**Goal of the exercise**
Select every line below containing the word "close".
======== Data extract ========
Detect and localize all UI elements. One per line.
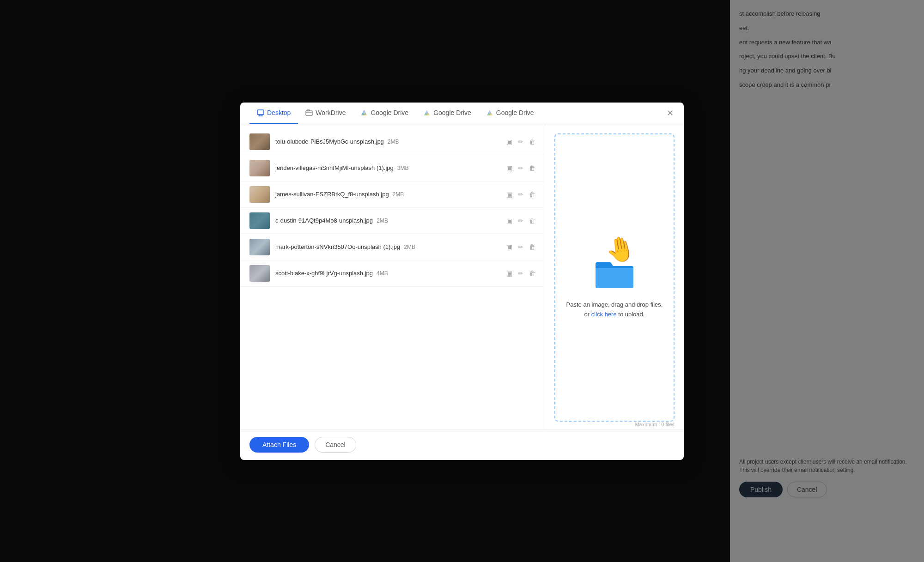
file-upload-modal: Desktop WorkDrive Google <box>240 103 684 460</box>
file-size-2: 3MB <box>397 165 409 171</box>
file-size-4: 2MB <box>377 218 388 224</box>
drop-illustration: 🤚 <box>587 236 642 291</box>
copy-icon-3[interactable]: ▣ <box>506 191 512 198</box>
file-actions-4: ▣ ✏ 🗑 <box>506 217 535 224</box>
file-info-4: c-dustin-91AQt9p4Mo8-unsplash.jpg 2MB <box>275 217 501 224</box>
copy-icon-2[interactable]: ▣ <box>506 164 512 172</box>
file-row: james-sullivan-ESZRBtkQ_f8-unsplash.jpg … <box>240 181 545 208</box>
file-thumbnail-6 <box>249 265 270 282</box>
file-row: c-dustin-91AQt9p4Mo8-unsplash.jpg 2MB ▣ … <box>240 208 545 234</box>
file-info-3: james-sullivan-ESZRBtkQ_f8-unsplash.jpg … <box>275 191 501 198</box>
file-actions-1: ▣ ✏ 🗑 <box>506 138 535 145</box>
modal-body: tolu-olubode-PlBsJ5MybGc-unsplash.jpg 2M… <box>240 124 684 429</box>
tab-googledrive-2[interactable]: Google Drive <box>416 103 479 124</box>
edit-icon-1[interactable]: ✏ <box>518 138 523 145</box>
modal-footer: Attach Files Cancel <box>240 429 684 460</box>
tab-workdrive[interactable]: WorkDrive <box>298 103 353 124</box>
file-thumbnail-4 <box>249 212 270 229</box>
file-actions-3: ▣ ✏ 🗑 <box>506 191 535 198</box>
file-info-6: scott-blake-x-ghf9LjrVg-unsplash.jpg 4MB <box>275 270 501 277</box>
file-actions-5: ▣ ✏ 🗑 <box>506 243 535 251</box>
edit-icon-2[interactable]: ✏ <box>518 164 523 172</box>
tab-desktop-label: Desktop <box>267 109 291 116</box>
edit-icon-4[interactable]: ✏ <box>518 217 523 224</box>
tab-googledrive-3-label: Google Drive <box>496 109 534 116</box>
copy-icon-1[interactable]: ▣ <box>506 138 512 145</box>
file-size-1: 2MB <box>388 139 399 145</box>
file-limit-text: Maximum 10 files <box>545 422 684 429</box>
file-name-5: mark-potterton-sNVkn3507Oo-unsplash (1).… <box>275 243 400 250</box>
edit-icon-5[interactable]: ✏ <box>518 243 523 251</box>
workdrive-icon <box>305 109 313 116</box>
modal-tabs: Desktop WorkDrive Google <box>240 103 684 124</box>
delete-icon-2[interactable]: 🗑 <box>529 164 535 172</box>
file-list-panel: tolu-olubode-PlBsJ5MybGc-unsplash.jpg 2M… <box>240 124 545 429</box>
file-info-5: mark-potterton-sNVkn3507Oo-unsplash (1).… <box>275 243 501 250</box>
delete-icon-1[interactable]: 🗑 <box>529 138 535 145</box>
googledrive-icon-3 <box>486 109 493 116</box>
file-info-1: tolu-olubode-PlBsJ5MybGc-unsplash.jpg 2M… <box>275 138 501 145</box>
folder-icon <box>594 256 635 291</box>
file-thumbnail-2 <box>249 160 270 176</box>
edit-icon-6[interactable]: ✏ <box>518 270 523 277</box>
cancel-button[interactable]: Cancel <box>315 437 356 453</box>
close-icon: ✕ <box>667 108 674 118</box>
file-thumbnail-3 <box>249 186 270 203</box>
delete-icon-5[interactable]: 🗑 <box>529 243 535 251</box>
desktop-icon <box>257 109 264 116</box>
file-name-1: tolu-olubode-PlBsJ5MybGc-unsplash.jpg <box>275 138 384 145</box>
delete-icon-3[interactable]: 🗑 <box>529 191 535 198</box>
drop-zone-container: 🤚 Paste an image, drag and <box>545 124 684 429</box>
googledrive-icon-2 <box>423 109 431 116</box>
copy-icon-4[interactable]: ▣ <box>506 217 512 224</box>
modal-close-button[interactable]: ✕ <box>663 107 676 120</box>
file-thumbnail-5 <box>249 239 270 255</box>
tab-googledrive-2-label: Google Drive <box>433 109 471 116</box>
file-size-3: 2MB <box>393 191 404 198</box>
delete-icon-6[interactable]: 🗑 <box>529 270 535 277</box>
drop-zone-panel[interactable]: 🤚 Paste an image, drag and <box>545 124 684 422</box>
file-actions-6: ▣ ✏ 🗑 <box>506 270 535 277</box>
tab-googledrive-1-label: Google Drive <box>371 109 408 116</box>
googledrive-icon-1 <box>360 109 368 116</box>
file-name-4: c-dustin-91AQt9p4Mo8-unsplash.jpg <box>275 217 373 224</box>
tab-googledrive-3[interactable]: Google Drive <box>479 103 541 124</box>
svg-rect-4 <box>306 111 312 115</box>
tab-googledrive-1[interactable]: Google Drive <box>353 103 416 124</box>
file-row: tolu-olubode-PlBsJ5MybGc-unsplash.jpg 2M… <box>240 129 545 155</box>
attach-files-button[interactable]: Attach Files <box>249 437 309 453</box>
tab-desktop[interactable]: Desktop <box>249 103 298 124</box>
file-size-5: 2MB <box>404 244 415 250</box>
file-actions-2: ▣ ✏ 🗑 <box>506 164 535 172</box>
file-size-6: 4MB <box>377 270 388 277</box>
file-row: scott-blake-x-ghf9LjrVg-unsplash.jpg 4MB… <box>240 260 545 287</box>
svg-rect-0 <box>257 110 264 115</box>
tab-workdrive-label: WorkDrive <box>316 109 346 116</box>
copy-icon-6[interactable]: ▣ <box>506 270 512 277</box>
file-row: jeriden-villegas-niSnhfMjiMI-unsplash (1… <box>240 155 545 181</box>
delete-icon-4[interactable]: 🗑 <box>529 217 535 224</box>
file-name-6: scott-blake-x-ghf9LjrVg-unsplash.jpg <box>275 270 373 277</box>
file-name-2: jeriden-villegas-niSnhfMjiMI-unsplash (1… <box>275 164 394 171</box>
file-thumbnail-1 <box>249 133 270 150</box>
drop-zone-link[interactable]: click here <box>591 311 617 318</box>
edit-icon-3[interactable]: ✏ <box>518 191 523 198</box>
drop-zone-text: Paste an image, drag and drop files, or … <box>565 300 664 320</box>
file-row: mark-potterton-sNVkn3507Oo-unsplash (1).… <box>240 234 545 260</box>
file-name-3: james-sullivan-ESZRBtkQ_f8-unsplash.jpg <box>275 191 389 198</box>
drop-zone[interactable]: 🤚 Paste an image, drag and <box>554 133 675 422</box>
file-info-2: jeriden-villegas-niSnhfMjiMI-unsplash (1… <box>275 164 501 171</box>
copy-icon-5[interactable]: ▣ <box>506 243 512 251</box>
========
**Written reply**
close-icon: ✕ <box>667 108 674 118</box>
modal-close-button[interactable]: ✕ <box>663 107 676 120</box>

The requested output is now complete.